Luke described in the book of Acts how spiritual gifts came unexpectedly to new believers, giving evidence of their conversion. By the time of Paul’s writing believers practiced the gifts regularly in the church assemblies. Sometimes they misused the gifts, causing disorder in worship. Paul tried to put the gifts in proper perspective so that members would use them to build up the church rather than confuse it. As you read his words, think about how present they were in the early church, and how they seem almost absent by comparison today.

Now to each one the manifestation of the Spirit is given for the common good.

Purpose. Spiritual gifts are not given for our own benefit, but for the good of the assembled church. They aren’t for show but for strengthening the body and advancing the kingdom.

Now you are the body of Christ, and each one of you is a part of it. And in the church God has appointed first of all apostles, second prophets, third teachers, then workers of miracles, also those having gifts of healing, those able to help others, those with gifts of administration, and those speaking in different kinds of tongues. Are all apostles? Are all prophets? Are all teachers? Do all work miracles? Do all have gifts of healing? Do all speak in tongues ? Do all interpret?

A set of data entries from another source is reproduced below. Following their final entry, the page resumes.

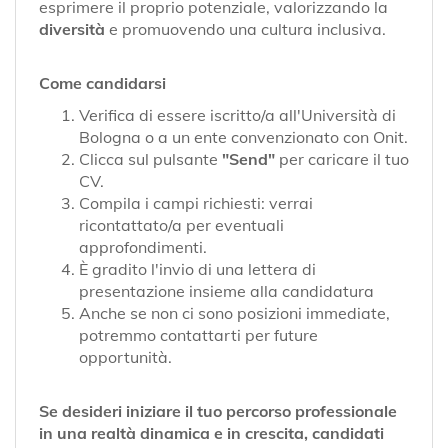
esprimere il proprio potenziale, valorizzando la
diversità
e promuovendo una cultura inclusiva.
Come candidarsi
Verifica di essere iscritto/a all'Università di
Bologna o a un ente convenzionato con Onit.
Clicca sul pulsante
"Send"
per caricare il tuo
CV.
Compila i campi richiesti: verrai
ricontattato/a per eventuali
approfondimenti.
È gradito l'invio di una lettera di
presentazione insieme alla candidatura
Anche se non ci sono posizioni immediate,
potremmo contattarti per future
opportunità.
Se desideri iniziare il tuo percorso professionale
in una realtà dinamica e in crescita, candidati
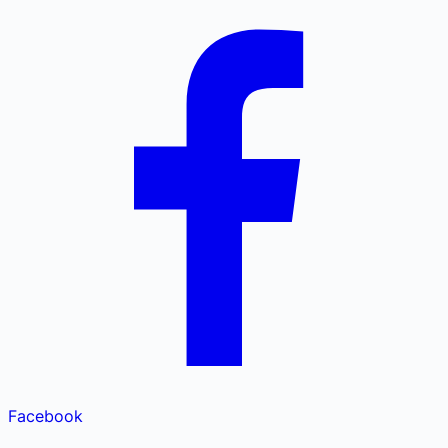
Facebook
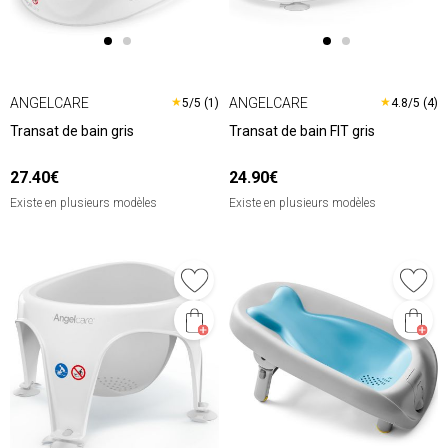
ANGELCARE
ANGELCARE
★
★
5/5 (1)
4.8/5 (4)
Transat de bain gris
Transat de bain FIT gris
27.40€
24.90€
Existe en plusieurs modèles
Existe en plusieurs modèles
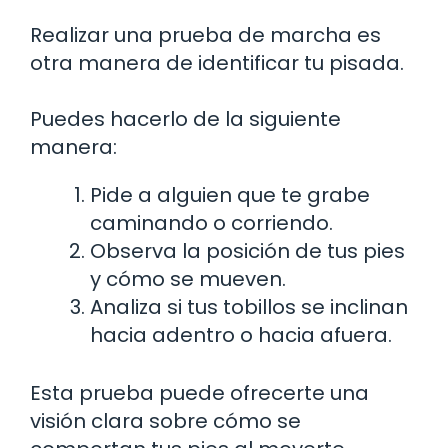
Realizar una prueba de marcha es
otra manera de identificar tu pisada.
Puedes hacerlo de la siguiente
manera:
Pide a alguien que te grabe
caminando o corriendo.
Observa la posición de tus pies
y cómo se mueven.
Analiza si tus tobillos se inclinan
hacia adentro o hacia afuera.
Esta prueba puede ofrecerte una
visión clara sobre cómo se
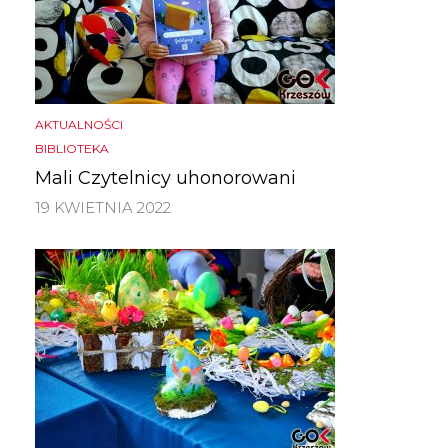
AKTUALNOŚCI
BIBLIOTEKA
Mali Czytelnicy uhonorowani
19 KWIETNIA 2022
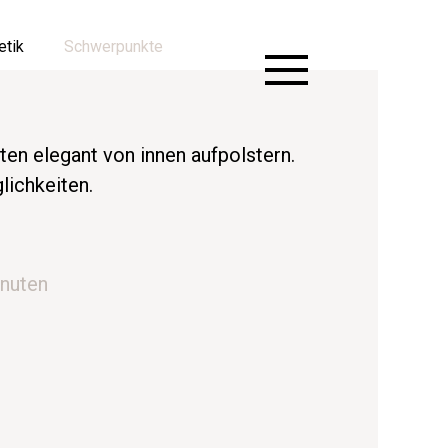
etik
Schwerpunkte
lten elegant von innen aufpolstern.
lichkeiten.
inuten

Parity. Each spiritual gift is important and plays a part in the proper function of the church. Though some are more visible, none is more necessary than the others. Put another way, the church is missing out when members fail to use their gifts. God determines which gifts are present, however, deciding which ones are needed in each place and time.

Love never fails. But where there are prophecies, they will cease; where there are tongues, they will be stilled; where there is knowledge, it will pass away.

Passing. The use of spiritual gifts without love accomplishes nothing. They can be misused out of pride or selfishness. The spiritual gifts will pass away, but love will remain forever. Therefore, love is the more important and desirable quality.

He who speaks in a tongue edifies himself, but he who prophesies edifies the church. I would like every one of you to speak in tongues, but I would rather have you prophesy. He who prophesies is greater than one who speaks in tongues, unless he interprets, so that the church may be edified.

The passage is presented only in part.